War Torrent

Home > Science > War Torrent > Page 10
War Torrent Page 10

by Daniel P. Douglas


  But with only a moment remaining for her, Krajenar double checked her HUD. Everything looked right. Ahead, the faint glow of the bridge’s ink revealed itself.

  Sucking in a final breath and closing her eyes, she headed straight for the glowing sphere.

  <> <>

  The buzzing sound always present during bridge transitions vibrated through Krajenar’s body. Instead, this time, it felt a hundred times faster and louder.

  Then, in an instant, the sound of rushing air replaced the buzzing. She opened her eyes just as the ink retreated. It gave way to an alien landscape, which she saw from the perspective of an upward, slowing trajectory. Icons of her team reappeared on her HUD. She also spotted them through her visor, each on a similar but somewhat divergent vector.

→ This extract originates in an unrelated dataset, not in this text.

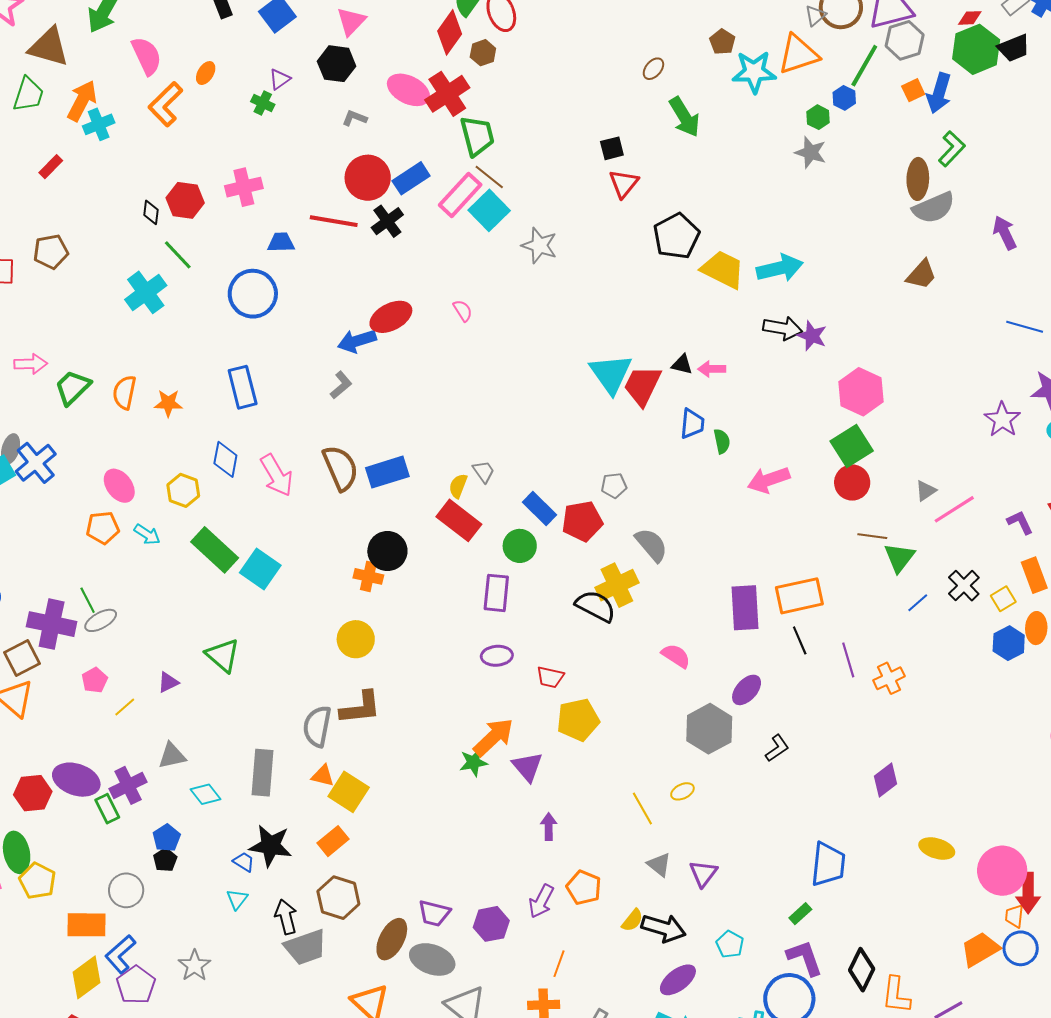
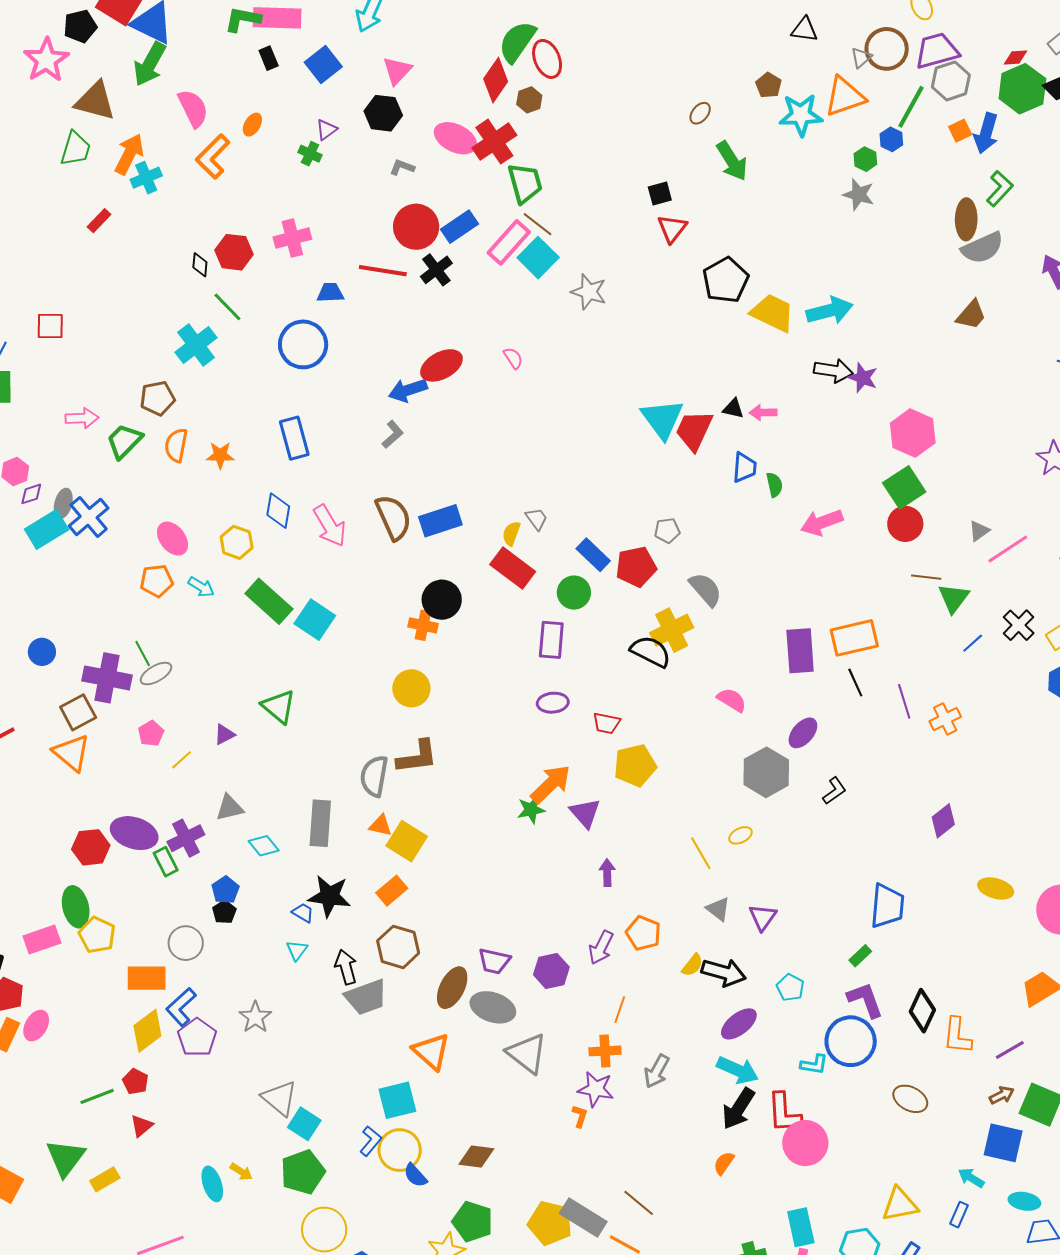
brown pentagon: (51, 252) -> (157, 398), moved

  One by one as their upward momentum faded, they snapped open the glider pads that extended from their suits between their legs and arms. Each hung in midair for a split second before gravity drew them in once more.

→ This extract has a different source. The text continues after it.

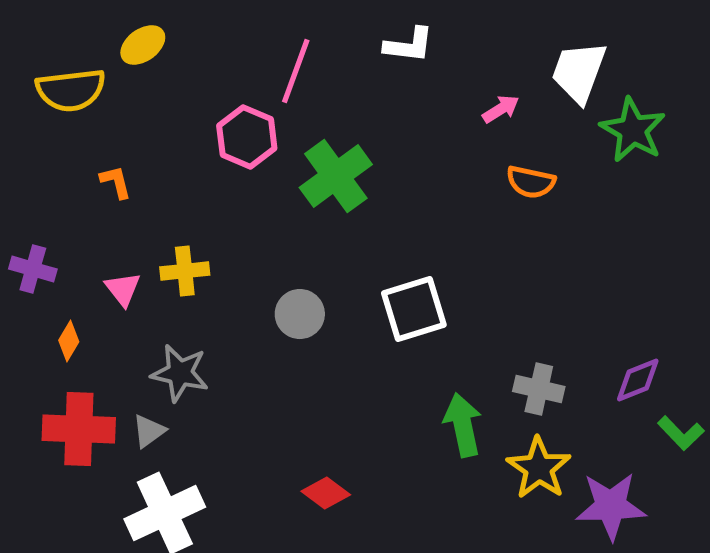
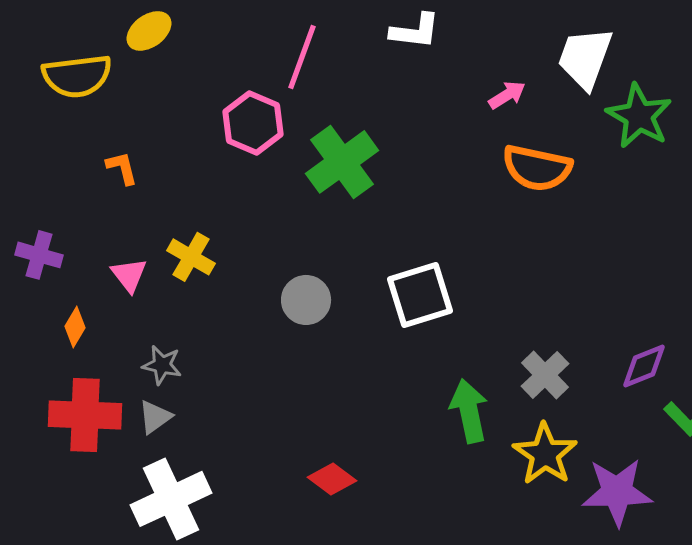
orange semicircle: (531, 182) -> (537, 168), size x1.4
yellow cross: (185, 271) -> (191, 257), turned 36
gray star: (180, 373) -> (162, 365), moved, size x0.7
gray cross: (539, 389) -> (545, 375), turned 33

  As landing approached, Krajenar hoped her hasty training would be enough to allow a smooth landing. It wasn’t, and so the touchdown was rough. She tumbled, slid on slippery, saturated muck, and then rolled downslope on her back to a stop in a bog. Feeling more foolish than injured, Krajenar was quick to stand and retract the now-muddy glider pads. She ducked into the swamp brush and saw that Sceytera hung low but large on the horizon. Its gaseous atmosphere reflected a small portion of the powerful rays of the system’s soon-to-set central star. She guessed this was Sekkalan but would have confirmation soon enough.

  The team’s leader, a female named Captain Garo, acted fast after landing and sent an encoded burst-link comm transmission that marked their rally point in a nearby cluster of thorny moss trees. Gathering in the mushy thicket, tactical data started pouring into everyone’s HUDs as the well-trained assault team located enemy soldiers, buildings, and vehicles.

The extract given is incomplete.